Provisional conclusions
So far, I have discussed issues relating to the sale and donation of blood and blood plasma, and I have also considered some problems relating to the obtaining of bodily material from corpses. I have suggested that, in the face of practical problems relating to the supply of blood, blood products, and organs, we should look again at moving from a regime of volunteer donation towards considering certain kinds of commodification of bodies—towards, as it were, a Real Body Shop.
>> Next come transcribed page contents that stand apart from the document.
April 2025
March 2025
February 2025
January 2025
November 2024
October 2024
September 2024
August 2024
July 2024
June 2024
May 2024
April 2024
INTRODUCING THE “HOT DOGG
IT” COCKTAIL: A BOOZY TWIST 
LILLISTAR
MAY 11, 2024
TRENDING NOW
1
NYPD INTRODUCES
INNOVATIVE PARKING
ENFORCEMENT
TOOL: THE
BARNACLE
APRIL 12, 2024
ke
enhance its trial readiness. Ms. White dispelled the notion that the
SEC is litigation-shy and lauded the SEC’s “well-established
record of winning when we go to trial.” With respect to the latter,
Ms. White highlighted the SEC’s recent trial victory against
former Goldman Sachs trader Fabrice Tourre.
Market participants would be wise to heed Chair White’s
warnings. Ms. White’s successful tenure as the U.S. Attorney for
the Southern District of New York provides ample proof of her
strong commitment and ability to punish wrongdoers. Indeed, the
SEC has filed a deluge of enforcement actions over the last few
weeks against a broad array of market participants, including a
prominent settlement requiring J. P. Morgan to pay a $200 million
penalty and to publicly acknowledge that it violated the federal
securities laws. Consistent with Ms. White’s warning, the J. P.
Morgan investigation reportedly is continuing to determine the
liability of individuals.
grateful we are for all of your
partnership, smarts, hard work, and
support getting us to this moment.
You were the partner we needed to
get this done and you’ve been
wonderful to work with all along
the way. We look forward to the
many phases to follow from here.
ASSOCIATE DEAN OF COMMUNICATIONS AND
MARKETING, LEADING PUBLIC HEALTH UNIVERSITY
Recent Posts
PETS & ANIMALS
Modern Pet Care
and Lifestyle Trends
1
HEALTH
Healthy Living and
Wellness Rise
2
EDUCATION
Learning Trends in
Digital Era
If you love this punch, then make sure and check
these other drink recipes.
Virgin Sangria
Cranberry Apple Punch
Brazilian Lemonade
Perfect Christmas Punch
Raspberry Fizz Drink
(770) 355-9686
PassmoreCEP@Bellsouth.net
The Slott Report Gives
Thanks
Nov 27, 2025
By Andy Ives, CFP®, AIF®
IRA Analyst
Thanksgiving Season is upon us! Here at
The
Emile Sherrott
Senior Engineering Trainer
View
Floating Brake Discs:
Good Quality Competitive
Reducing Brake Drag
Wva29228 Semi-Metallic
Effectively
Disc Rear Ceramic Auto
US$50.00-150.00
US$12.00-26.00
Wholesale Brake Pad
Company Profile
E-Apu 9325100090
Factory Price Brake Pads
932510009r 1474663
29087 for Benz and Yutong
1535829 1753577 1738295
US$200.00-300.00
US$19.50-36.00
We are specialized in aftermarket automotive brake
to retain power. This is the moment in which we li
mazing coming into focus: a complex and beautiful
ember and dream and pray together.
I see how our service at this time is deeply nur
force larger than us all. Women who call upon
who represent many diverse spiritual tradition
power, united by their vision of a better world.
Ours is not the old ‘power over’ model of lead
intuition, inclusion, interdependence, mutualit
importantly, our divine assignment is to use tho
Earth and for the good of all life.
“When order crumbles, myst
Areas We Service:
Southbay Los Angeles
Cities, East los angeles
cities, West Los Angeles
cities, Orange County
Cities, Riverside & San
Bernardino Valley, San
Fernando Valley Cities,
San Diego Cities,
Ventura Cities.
Yet much more needs to be said about how this move would be implemented and regulated. I will discuss these further in future, in ‘The Real Body Shop, Part 2.’ There, I will discuss the contentious issue of the donation and purchase of kidneys from live donors
My intention in writing on this subject is to explore issues that lead to some difficult problems. While I am, on balance, inclined towards commodifying bodies and body parts, I do not think this is an area where there are easy answers to questions. However, I suggest that we need to look again at our relatively dogmatic but at the same time uncritical preference for the use of volunteer donors. Donation is fine when it works. But Titmuss’s arguments in favour of volunteer donation are really not as good as is often supposed. If our reactions to body-commodification are due to our revulsion at the intrusion of commerce into such an area, it is worth bearing in mind that the cost of our sensitivity could be borne by those who suffer and die because they cannot get access to organs and other human-derived materials.
I would like to thank David Wall and Drew Ninnis for their encouragement and their comments on drafts of this article.